Quizás el viaje de la estación 7 de Agosto al Restrepo, o del portal 20 de Julio de regreso, sea una metáfora de la ciudad que somos: una Bogotá que se mueve entre la promesa del futuro y el peso de sus contradicciones presentes. Cada trayecto es una lección de filosofía política encarnada en el cuerpo: la necesidad de pactos que funcionen, la urgencia de reconocer al otro como parte de la comunidad, la evidencia de que el bien común no se construye con discursos, sino con decisiones concretas que tocan la vida diaria. Al final, más que el anuncio del metro o la persecución de colados, lo que está en juego es la posibilidad de construir una ciudadanía urbana que no se reduzca a sobrevivir el viaje, sino que aprenda a compartirlo.
Apuntaciones
- Entre Abelardo De La Espriella y Daniel Quintero se han encargado de demostrar en las últimas semanas que el ejercicio electoral basado en la estupidez en redes sociales no es solo dominio de Vicky Dávila y Claudia López. En conclusión, estamos jodidos.
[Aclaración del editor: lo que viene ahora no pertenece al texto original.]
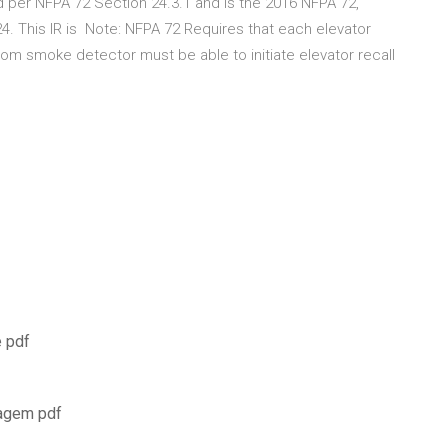
 per NFPA 72 Section 24.3.1 and is the 2016 NFPA 72,
4. This IR is Note: NFPA 72 Requires that each elevator
oom smoke detector must be able to initiate elevator recall
e pdf
magem pdf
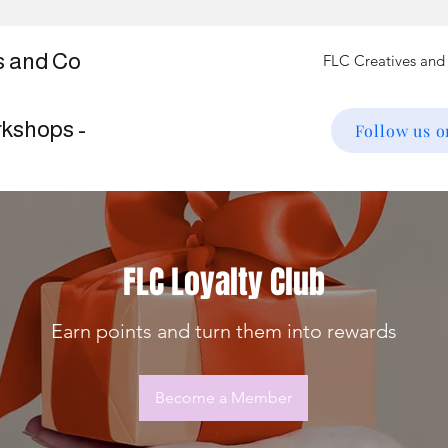
s and Co
rkshops -
Follow us 
FLC Loyalty Club
Earn points and turn them into rewards
Become a Member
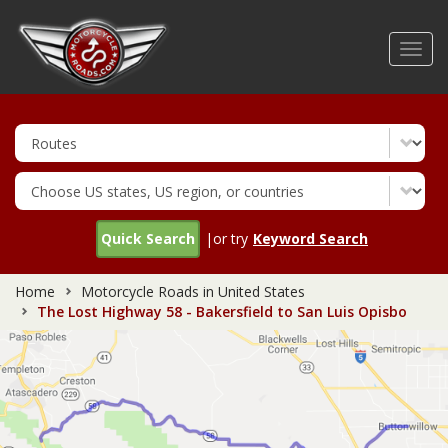
Skip
to
Toggl
main
navig
content
Quick Search
|or try
Keyword Search
Home
Motorcycle Roads in United States
The Lost Highway 58 - Bakersfield to San Luis Opisbo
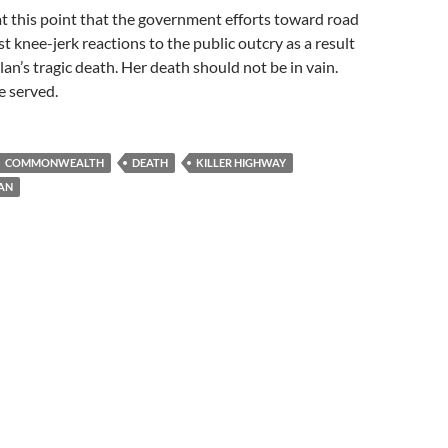
at this point that the government efforts toward road
st knee-jerk reactions to the public outcry as a result
lan’s tragic death. Her death should not be in vain.
e served.
COMMONWEALTH
DEATH
KILLER HIGHWAY
AN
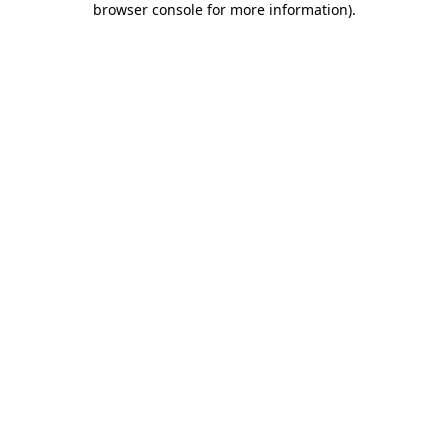
browser console for more information)
.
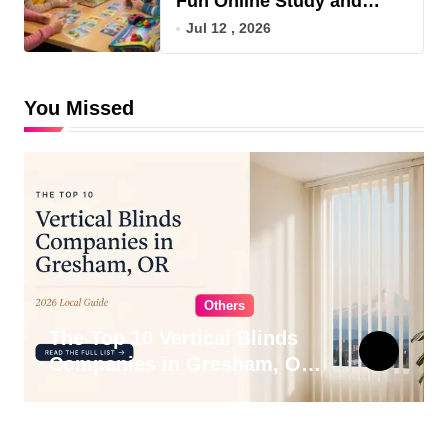
Fun Online Study and
Game Hub
Jul 12 , 2026
You Missed
Others
The Top 10 Vertical Blinds
Companies in Gresham, OR
for 2026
- Muy bien por la clasificación al mundial. Sin embargo, no podemos dejar de ser críticos ante la convocatoria de Dayro Moreno, no es más que una jugada comercial, nada mejor que un hombre que toma, un verdadero macho, para hacer publicidad a Águila y otros dueños del futbol nacional.
- En Gaza, ante los ojos de la comunidad internacional, sigue ocurriendo un genocidio.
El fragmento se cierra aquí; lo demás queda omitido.